Tante e diverse persone desiderano incontrarlo perché cercano di essere ascoltate, accolte, capite, incoraggiate. Molti sono gli ammalati, i disabili, i sofferenti nella mente e nel cuore. Lui vive in continuità la compassione, il fremito profondo dell’essere che comunica quella vicinanza e condivisione che genera speranza, vita, anche guarigione nel corpo, nella mente, nel cuore, nell’anima.
Il Vangelo di questa domenica (Marco 10, 46-52) ci racconta l’incontro di Gesù con un uomo cieco di cui si ricorda il nome di Bartimeo e anche quello del padre Timeo a ribadire il fondamento della dignità di ogni persona, cioè la sua storia e il suo nome sempre importanti qualunque sia la situazione e la condizione, l’appartenenza e la provenienza, il pensiero, le scelte, la fede religiosa.
Il cieco, come altre persone in situazioni di sofferenza e di difficoltà è considerato castigato da Dio per qualche male commesso, quindi escluso dalla comunità, proprio in nome della religione del tempio di cui i sacerdoti sono i gestori e i garanti.

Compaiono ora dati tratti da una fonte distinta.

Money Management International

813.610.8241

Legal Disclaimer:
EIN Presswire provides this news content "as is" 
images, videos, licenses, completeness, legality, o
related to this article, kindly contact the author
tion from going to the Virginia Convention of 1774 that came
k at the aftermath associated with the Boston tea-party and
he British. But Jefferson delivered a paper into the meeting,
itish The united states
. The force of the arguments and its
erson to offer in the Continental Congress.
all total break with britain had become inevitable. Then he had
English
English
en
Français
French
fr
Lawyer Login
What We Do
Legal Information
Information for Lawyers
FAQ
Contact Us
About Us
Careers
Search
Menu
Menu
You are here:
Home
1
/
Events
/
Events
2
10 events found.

Per questo è seduto sul bordo della strada a mendicare; quando sente dire che sta passando Gesù comincia a gridare “Gesù, abbi pietà di me”: esprime così il dolore per la sua condizione di cecità e per l’emarginazione in cui è confinato, per la costrizione ad essere sul ciglio della strada a chiedere l’elemosina. Molti dei presenti si mettono a gridare per farlo smettere, ma lui, Bartimeo grida ancora più forte. Questa situazione rappresenta in modo veritiero tante simili nella società e nel mondo attuali: le tante persone povere, emarginate, che fanno fatica non sono prese in considerazione, non sono ascoltate, è forte la tendenza a dimenticarle come numeri, esuberi, scarti: papa Francesco spesso sollecita a riflettere e a prendere posizione sulla cultura dello scarto.
Gesù invece ascolta le sue grida perché è attento e disponibile alle persone che incontra, ai loro vissuti, alle loro storie. “Chiamatelo qua”, dice.

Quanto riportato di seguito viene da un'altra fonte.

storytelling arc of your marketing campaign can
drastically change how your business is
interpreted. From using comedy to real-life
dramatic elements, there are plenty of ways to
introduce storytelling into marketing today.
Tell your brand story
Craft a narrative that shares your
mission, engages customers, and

Allora alcuni vanno verso il cieco e gli dicono: “Coraggio, alzati, ti vuol parlare”.
Lui butta via il mantello, balza in piedi e va vicino a Gesù.
Sentire l’attenzione, l’interesse di qualcuno che prende a cuore la tua persona infonde forza interiore, coraggio: il mantello che butta via assume anche il valore simbolico di una liberazione dalla struttura di emarginazione in cui è stato collocato; ora è iniziato il cammino della liberazione.

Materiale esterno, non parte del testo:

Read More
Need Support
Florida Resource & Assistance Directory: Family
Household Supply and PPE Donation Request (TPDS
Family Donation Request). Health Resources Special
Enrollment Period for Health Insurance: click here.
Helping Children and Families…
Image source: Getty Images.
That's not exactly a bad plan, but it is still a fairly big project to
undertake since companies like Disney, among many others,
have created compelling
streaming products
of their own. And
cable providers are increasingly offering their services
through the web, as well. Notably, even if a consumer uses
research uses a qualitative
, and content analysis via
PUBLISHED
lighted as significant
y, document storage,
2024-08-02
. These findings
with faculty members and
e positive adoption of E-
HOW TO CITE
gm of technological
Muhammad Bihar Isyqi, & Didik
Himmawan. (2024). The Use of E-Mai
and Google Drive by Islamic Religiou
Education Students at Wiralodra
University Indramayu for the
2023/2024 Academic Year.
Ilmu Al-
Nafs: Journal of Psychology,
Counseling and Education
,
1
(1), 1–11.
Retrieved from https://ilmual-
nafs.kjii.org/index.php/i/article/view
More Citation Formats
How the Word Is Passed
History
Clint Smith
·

Può sembrare sorprendente che Gesù gli chieda che cosa desidera che faccia per lui; la sua richiesta in realtà è parte dell’incontro, della relazione, del coinvolgimento.
“Maestro, fa che io possa vedere di nuovo!”
E Gesù: “Vai, la tua fede ti ha salvato.”
Nei Vangeli i segni di accoglienza, guarigione, salvezza non vengono mai presentati come esperienze magiche: cioè un gesto, una parola farebbero accadere immediatamente qualcosa di prodigioso; sono invece collocati nella relazione tra Gesù e le persone; certamente è da evidenziare la forza, l’energia positiva che Gesù comunica, ma nello stesso tempo la fiducia, l’affidamento, la speranza delle persone nella relazione con lui, la loro presenza attiva.
Bartimeo recupera la vista e si mette a seguire Gesù lungo la via. Da emarginato sul ciglio della strada, a soggetto attivo in movimento. Nessuno deve essere emarginato, tutti possono diventare protagonisti.